* **AIM OF THE TASK**:
An exact copy of the entries is required, excluding any pictures.
** PROVIDED RECORDS follows **
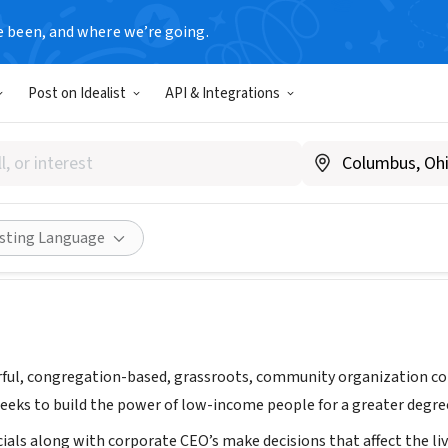
e been, and where we’re going.
Post on Idealist
API & Integrations
Engaged in Active Community
, FL
|
www.thedartcenter.org
Share
isting Language
ful, congregation-based, grassroots, community organization com
eeks to build the power of low-income people for a greater degree 
ials along with corporate CEO’s make decisions that affect the liv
** End of PROVIDED RECORDS **
* **ANSWER SECTION**:
e been, and where we’re going.
Post on Idealist
API & Integrations
Engaged in Active Community
, FL
|
www.thedartcenter.org
Share
isting Language
ful, congregation-based, grassroots, community organization com
eeks to build the power of low-income people for a greater degree 
ials along with corporate CEO’s make decisions that affect the liv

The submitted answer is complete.